__Task to complete__:
Copying rule for the data below: pictures stay out, and only the lines from the one with "t βρίσκεται αντιμέτωπη" down to the one with "HEDIYE OLARAK GÖNDER", inclusive, are repeated exactly.

__Provided entries__:
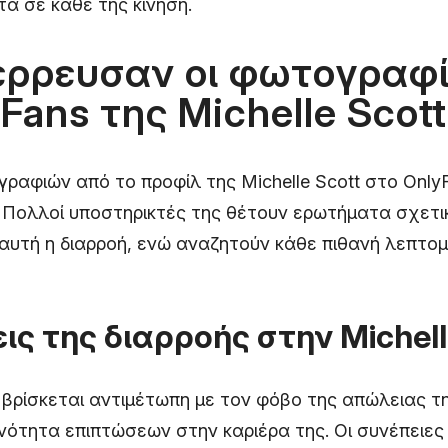
ά σε κάθε της κίνηση.
έρρευσαν οι φωτογραφ
Fans της Michelle Scott
ραφιών από το προφίλ της Michelle Scott στο Only
 Πολλοί υποστηρικτές της θέτουν ερωτήματα σχετικ
 αυτή η διαρροή, ενώ αναζητούν κάθε πιθανή λεπτομ
ις της διαρροής στην Michell
t βρίσκεται αντιμέτωπη με τον φόβο της απώλειας τ
ανότητα επιπτώσεων στην καριέρα της. Οι συνέπειες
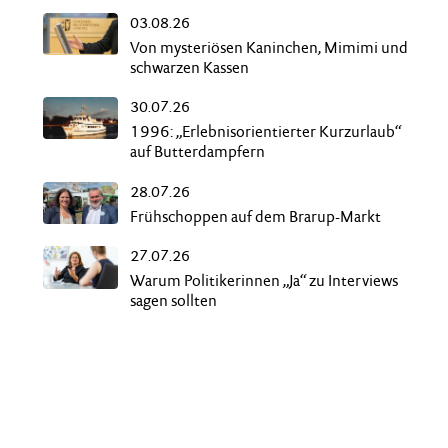
03.08.26
Von mysteriösen Kaninchen, Mimimi und
schwarzen Kassen
30.07.26
1996: „Erlebnisorientierter Kurzurlaub“
auf Butterdampfern
28.07.26
Frühschoppen auf dem Brarup-Markt
27.07.26
Warum Politikerinnen „Ja“ zu Interviews
sagen sollten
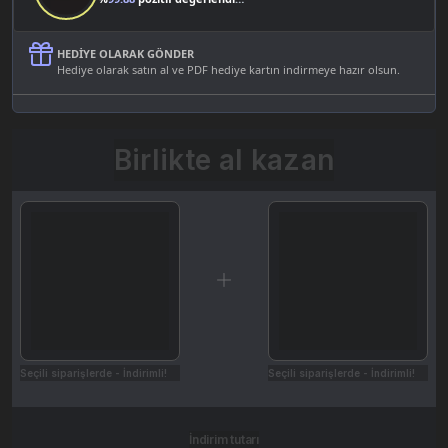
HEDIYE OLARAK GÖNDER
Hediye olarak satın al ve PDF hediye kartın indirmeye hazır olsun.
Birlikte al kazan
Seçili siparişlerde - İndirimli!
Seçili siparişlerde - İndirimli!
İndirim tutarı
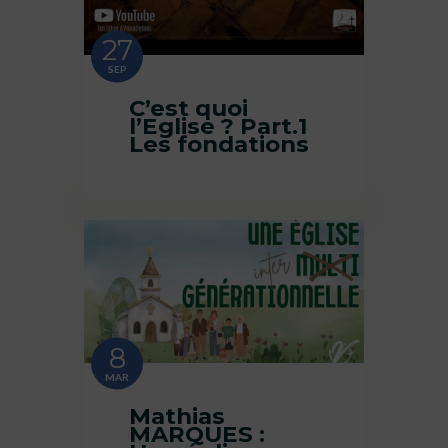
27
SEP
C’est quoi
l’Eglise ? Part.1
Les fondations
8
MAR
Mathias
MARQUES :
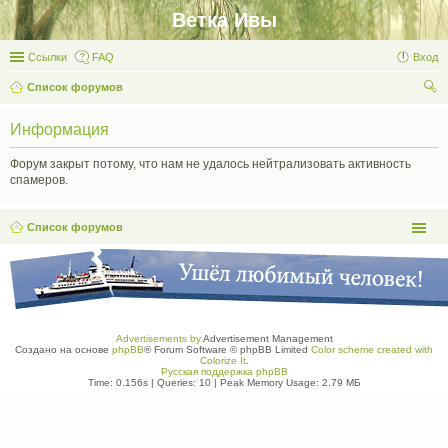
Ветка Ивы
Ссылки
FAQ
Вход
Список форумов
ои
Информация
ск
Форум закрыт потому, что нам не удалось нейтрализовать активность
спамеров.
Список форумов
Advertisements by
Advertisement Management
Создано на основе
phpBB
® Forum Software © phpBB Limited
Color scheme created with
Colorize It
.
Русская поддержка phpBB
Time: 0.156s
|
Queries: 10
| Peak Memory Usage: 2.79 МБ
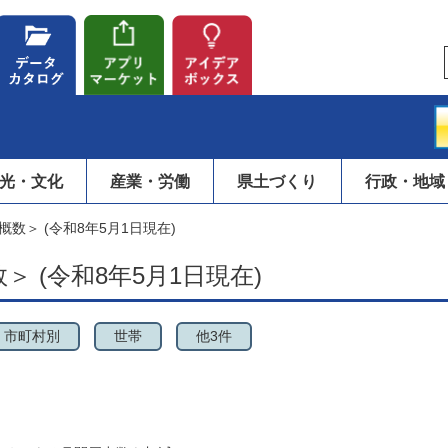
光・文化
産業・労働
県土づくり
行政・地域
数＞ (令和8年5月1日現在)
 (令和8年5月1日現在)
市町村別
世帯
他3件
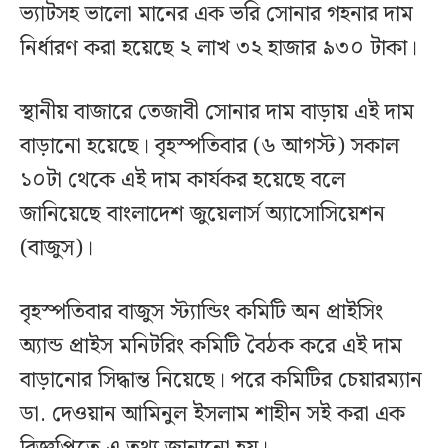
ভ্যাটসহ ভালো মানের এক ভরি সোনার গহনার দাম
নির্ধারণ করা হয়েছে ২ লাখ ৩২ হাজার ৯৩০ টাকা।
স্থানীয় বাজারে তেজাবী সোনার দাম বাড়ায় এই দাম
বাড়ানো হয়েছে। বৃহস্পতিবার (৬ আগস্ট) সকাল
১০টা থেকে এই দাম কার্যকর হয়েছে বলে
জানিয়েছে বাংলাদেশ জুয়েলার্স অ্যাসোসিয়েশন
(বাজুস)।
বৃহস্পতিবার বাজুস স্ট্যান্ডিং কমিটি অন প্রাইসিং
অ্যান্ড প্রাইস মনিটরিং কমিটি বৈঠক করে এই দাম
বাড়ানোর সিদ্ধান্ত নিয়েছে। পরে কমিটির চেয়ারম্যান
ডা. দেওয়ান আমিনুল ইসলাম শাহীন সই করা এক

__Answer to the exercise__:
t βρίσκεται αντιμέτωπη με τον φόβο της απώλειας τ
ανότητα επιπτώσεων στην καριέρα της. Οι συνέπειες
03.08.26
Von mysteriösen Kaninchen, Mimimi und
schwarzen Kassen
30.07.26
1996: „Erlebnisorientierter Kurzurlaub“
auf Butterdampfern
28.07.26
Frühschoppen auf dem Brarup-Markt
27.07.26
Warum Politikerinnen „Ja“ zu Interviews
sagen sollten
HEDIYE OLARAK GÖNDER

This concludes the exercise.